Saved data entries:
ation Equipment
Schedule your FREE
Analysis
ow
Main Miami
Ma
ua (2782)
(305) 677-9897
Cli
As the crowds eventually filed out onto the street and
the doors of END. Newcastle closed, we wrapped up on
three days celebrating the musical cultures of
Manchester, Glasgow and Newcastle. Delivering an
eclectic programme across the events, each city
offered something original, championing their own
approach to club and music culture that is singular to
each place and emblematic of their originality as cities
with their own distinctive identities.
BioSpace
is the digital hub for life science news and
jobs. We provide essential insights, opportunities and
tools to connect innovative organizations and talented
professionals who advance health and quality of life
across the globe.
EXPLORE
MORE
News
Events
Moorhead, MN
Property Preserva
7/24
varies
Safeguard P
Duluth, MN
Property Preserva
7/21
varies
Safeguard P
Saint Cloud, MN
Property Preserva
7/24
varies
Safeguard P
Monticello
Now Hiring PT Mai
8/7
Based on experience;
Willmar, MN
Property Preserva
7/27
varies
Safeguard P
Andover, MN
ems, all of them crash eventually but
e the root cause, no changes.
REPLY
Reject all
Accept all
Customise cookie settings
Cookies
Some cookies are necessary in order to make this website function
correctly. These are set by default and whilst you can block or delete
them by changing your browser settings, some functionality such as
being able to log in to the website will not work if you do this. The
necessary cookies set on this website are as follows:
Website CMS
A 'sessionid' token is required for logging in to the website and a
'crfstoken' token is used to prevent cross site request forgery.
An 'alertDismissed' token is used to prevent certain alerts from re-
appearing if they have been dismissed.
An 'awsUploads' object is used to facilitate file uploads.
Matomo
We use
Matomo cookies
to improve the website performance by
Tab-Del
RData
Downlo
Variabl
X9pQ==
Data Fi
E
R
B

* * *

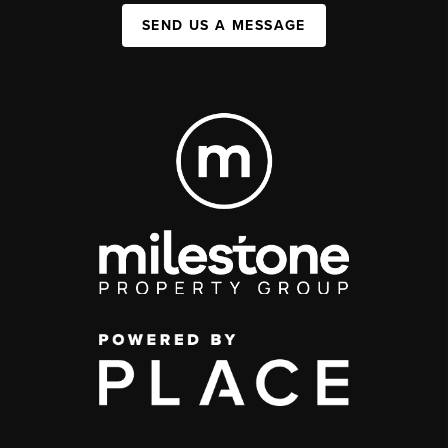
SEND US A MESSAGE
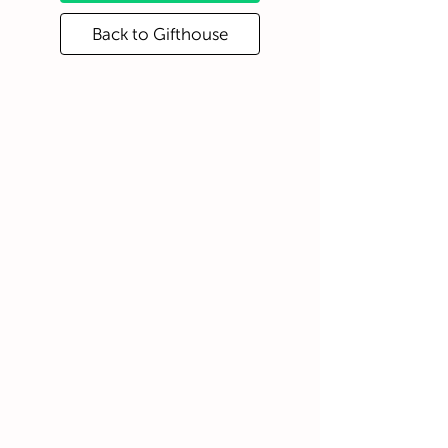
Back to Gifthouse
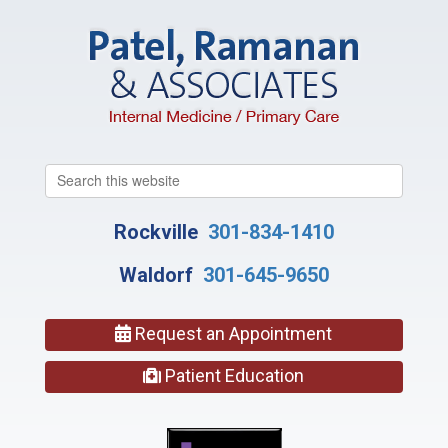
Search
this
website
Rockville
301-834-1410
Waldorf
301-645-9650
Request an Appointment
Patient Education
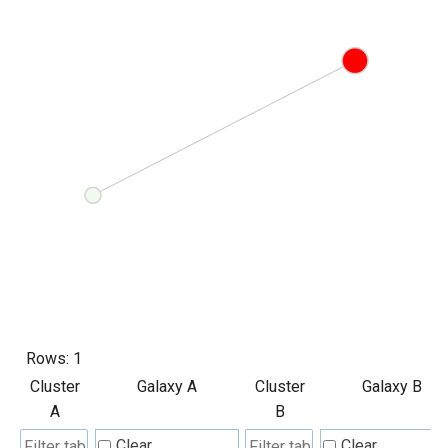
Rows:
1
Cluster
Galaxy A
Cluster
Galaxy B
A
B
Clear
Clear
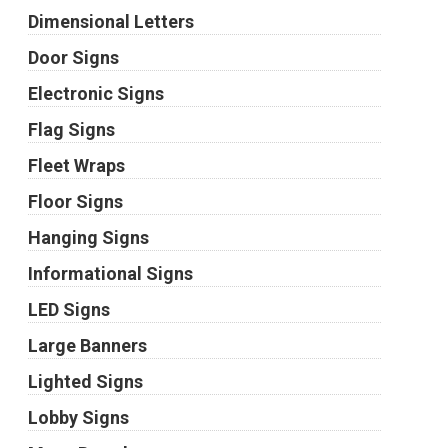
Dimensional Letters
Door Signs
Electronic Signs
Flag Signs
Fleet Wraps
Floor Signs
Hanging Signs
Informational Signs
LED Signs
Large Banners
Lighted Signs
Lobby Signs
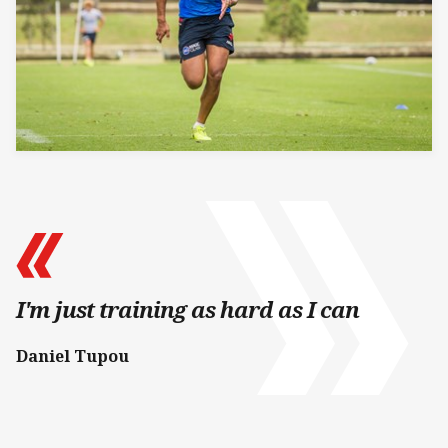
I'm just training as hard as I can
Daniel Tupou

→ **Task instructions**: Retrieve each line of the data in which the word "this" can be found.

→ **Result below**:
Some cookies are necessary in order to make this website function
being able to log in to the website will not work if you do this. The
necessary cookies set on this website are as follows:
this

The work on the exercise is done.